The CustomLog command specifies the location of the log file to be saved and the log format. As for how to customize the log file format and content, we will discuss several articles in this Apache log series. The preceding command specifies the common log format. Since the Web server is available, the common format is its standard format. We can also understand that although there are almost no customer programs providing user identification information to the server, the access log retains the second item.

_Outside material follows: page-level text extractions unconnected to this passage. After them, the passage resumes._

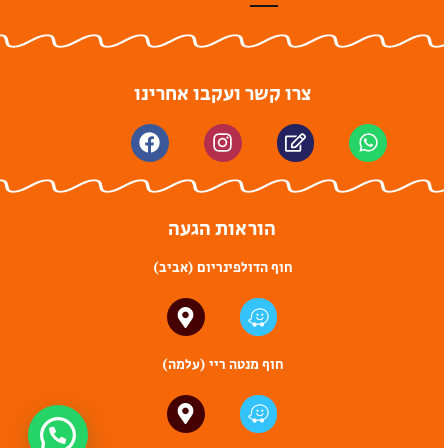
צרו קשר ועקבו אחרינו
הוראות הגעה
חוף הדולפינריום (אביב)
חוף מנטה ריי (עלמה)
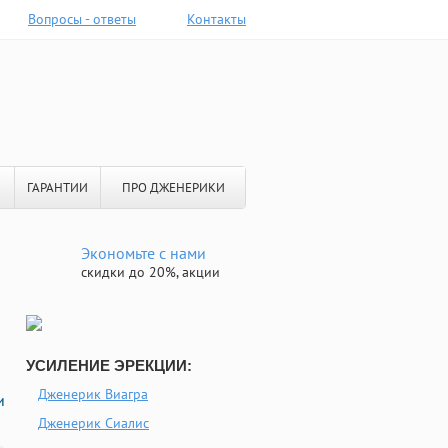
Вопросы - ответы
Контакты
ГАРАНТИИ
ПРО ДЖЕНЕРИКИ
Экономьте с нами
скидки до 20%, акции
УСИЛЕНИЕ ЭРЕКЦИИ:
Дженерик Виагра
и
Дженерик Сиалис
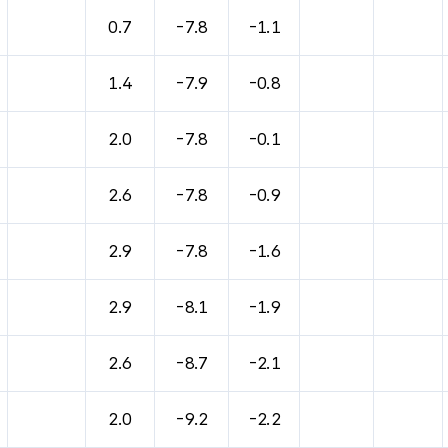
바람, 기압등을 안내한 표입니다.
0.7
-7.8
-1.1
1.4
-7.9
-0.8
2.0
-7.8
-0.1
2.6
-7.8
-0.9
2.9
-7.8
-1.6
2.9
-8.1
-1.9
2.6
-8.7
-2.1
2.0
-9.2
-2.2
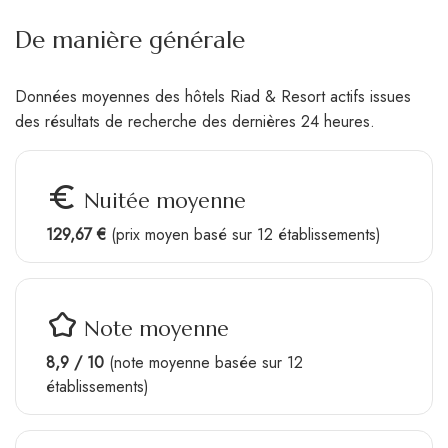
De manière générale
Données moyennes des hôtels Riad & Resort actifs issues
des résultats de recherche des dernières 24 heures.
euro_symbol
Nuitée moyenne
129,67 €
(prix moyen basé sur 12 établissements)
kid_star
Note moyenne
8,9 / 10
(note moyenne basée sur 12
établissements)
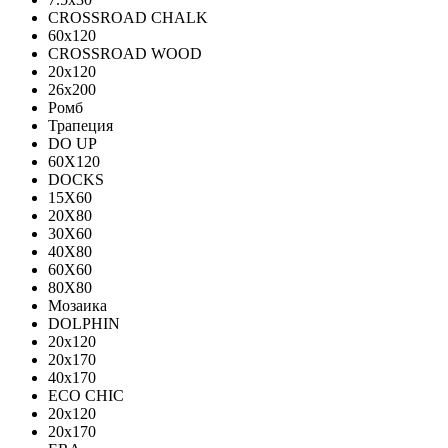
CROSSROAD CHALK
60х120
CROSSROAD WOOD
20х120
26х200
Ромб
Трапеция
DO UP
60X120
DOCKS
15X60
20X80
30X60
40X80
60X60
80X80
Мозаика
DOLPHIN
20x120
20x170
40x170
ECO CHIC
20х120
20х170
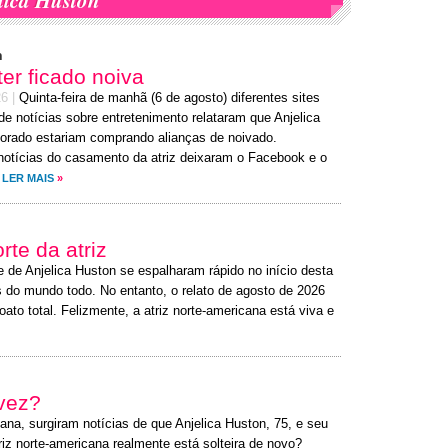
lica Huston
n
ter ficado noiva
26
|
Quinta-feira de manhã (6 de agosto) diferentes sites
de notícias sobre entretenimento relataram que Anjelica
orado estariam comprando alianças de noivado.
notícias do casamento da atriz deixaram o Facebook e o
LER MAIS
»
te da atriz
e de Anjelica Huston se espalharam rápido no início desta
do mundo todo. No entanto, o relato de agosto de 2026
to total. Felizmente, a atriz norte-americana está viva e
 vez?
ana, surgiram notícias de que Anjelica Huston, 75, e seu
riz norte-americana realmente está solteira de novo?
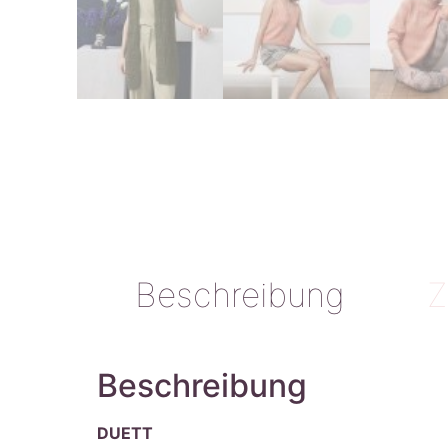
Beschreibung
Z
Beschreibung
DUETT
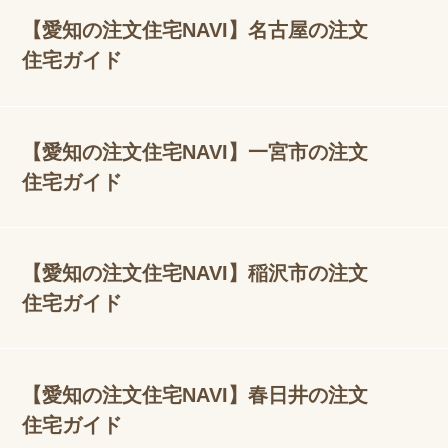
【愛知の注文住宅NAVI】名古屋の注文
住宅ガイド
【愛知の注文住宅NAVI】一宮市の注文
住宅ガイド
【愛知の注文住宅NAVI】稲沢市の注文
住宅ガイド
【愛知の注文住宅NAVI】春日井の注文
住宅ガイド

The path in the CustomLog command is the path of the log file. Note: Because the log file is opened by an HTTP User (specified by the User command), you must ensure that this path is secure to prevent the file from being rewritten at will.

Supplement

1. apache logs are recorded by date

In the apache configuration file, find
ErrorLog logs/error_log
CustomLog logs/access_log common

Linux system configuration method:

Change it
ErrorLog "|/usr/local/apache/bin/rotatelogs/home/logs/www/% Y _ % m _ % d_error_log 86400 480 & Prime;
CustomLog "|/usr/local/apache/bin/rotatelogs/home/logs/www/% Y _ % m _ % d_access_log 86400 480 & Prime; common

Configuration method in Windows:

# ErrorLog "| bin/rotatelogs.exe logs/vicp_net_error-% y % m % d. log 86400 480 & Prime;
# CustomLog "| bin/rotatelogs.exe logs/vicp_net_access-% y % m % d. log 86400 480 & Prime; common

If you do not know how to set the 480 parameter for the first time, the log record time is 8 hours different from the server time. It turns out that rotatelogs has an offset parameter, which indicates the time difference (in minutes) relative to UTC and China is the eighth time zone, the difference is 480 minutes. 86400 indicates a day.

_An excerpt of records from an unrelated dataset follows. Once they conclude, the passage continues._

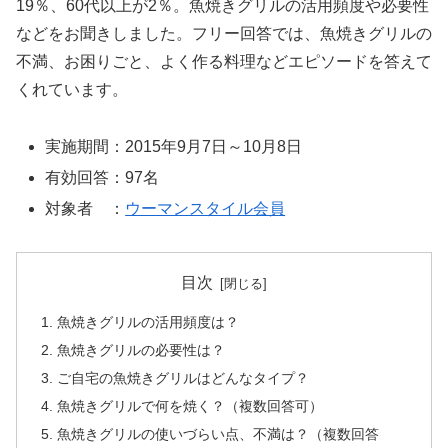
19％、60代以上が2％。魚焼きグリルの活用頻度や必要性
などをお聞きしました。フリー回答では、魚焼きグリルの
不満、お困りごと、よく作る料理などエピソードを答えて
くれています。
実施期間：2015年9月7日～10月8日
有効回答：97名
対象者 ：
ウーマンスタイル会員
目次
魚焼きグリルの活用頻度は？
魚焼きグリルの必要性は？
ご自宅の魚焼きグリルはどんなタイプ？
魚焼きグリルで何を焼く？（複数回答可）
魚焼きグリルの使いづらい点、不満は？（複数回答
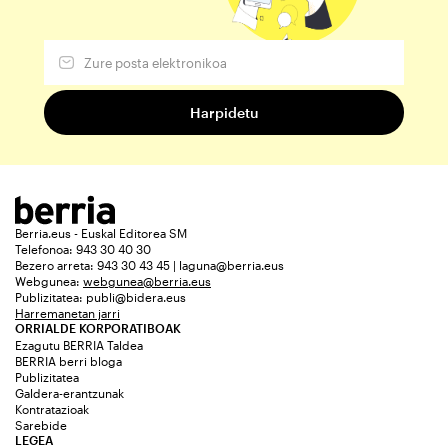
Berria.eus - Euskal Editorea SM
Telefonoa: 943 30 40 30
Bezero arreta: 943 30 43 45 | laguna@berria.eus
Webgunea:
webgunea@berria.eus
Publizitatea:
publi@bidera.eus
Harremanetan jarri
ORRIALDE KORPORATIBOAK
Ezagutu BERRIA Taldea
BERRIA berri bloga
Publizitatea
Galdera-erantzunak
Kontratazioak
Sarebide
LEGEA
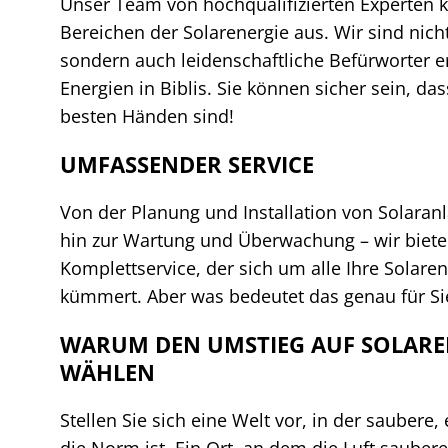
Unser Team von hochqualifizierten Experten ke
Bereichen der Solarenergie aus. Wir sind nich
sondern auch leidenschaftliche Befürworter 
Energien in Biblis. Sie können sicher sein, das
besten Händen sind!
UMFASSENDER SERVICE
Von der Planung und Installation von Solaranla
hin zur Wartung und Überwachung – wir biete
Komplettservice, der sich um alle Ihre Solare
kümmert. Aber was bedeutet das genau für Si
WARUM DEN UMSTIEG AUF SOLARE
WÄHLEN
Stellen Sie sich eine Welt vor, in der saubere
die Norm ist. Ein Ort, an dem die Luft saubere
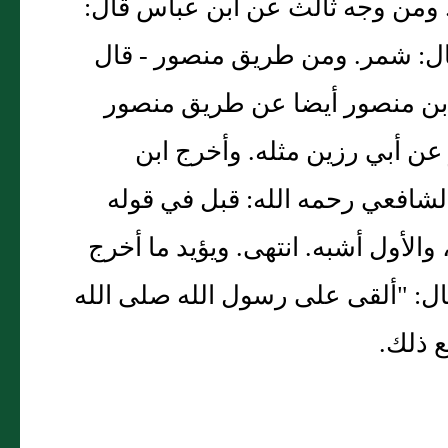
 ومن وجه ثالث عن ابن عباس قال:
ال: شمر. ومن طريق منصور - قال
 بن منصور أيضا عن طريق منصور
ن أبي رزين مثله. وأخرج ابن
شافعي رحمه الله: قبل في قوله
ك، والأول أشبه. انتهى. ويؤيد ما أخرج
ال: "ألقى على رسول الله صلى الله
ع ذلك.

Appendix rotatelogs description

Rotatelogs logfile [rotationtime [offset] | [filesizeM]

Option
Logfile
The reference name is the log file name. If logfile contains '%', it is considered as a string in strftime (3) format; otherwise, it is automatically added with the. nnnnnnnnnn suffix in seconds. Both formats indicate the start time of the new log.
Rotationtime
Interval of log file rollback in seconds
Offset
The number of minutes relative to the UTC time difference. If it is omitted, it is assumed that it is 0 and UTC time is used. For example, to specify the local time of the area with the UTC time difference of-5 hours, this parameter should be-300.
FilesizeM
Specify the size of the file with the suffix M in MB when you roll back, instead of specifying the rollback time or time difference.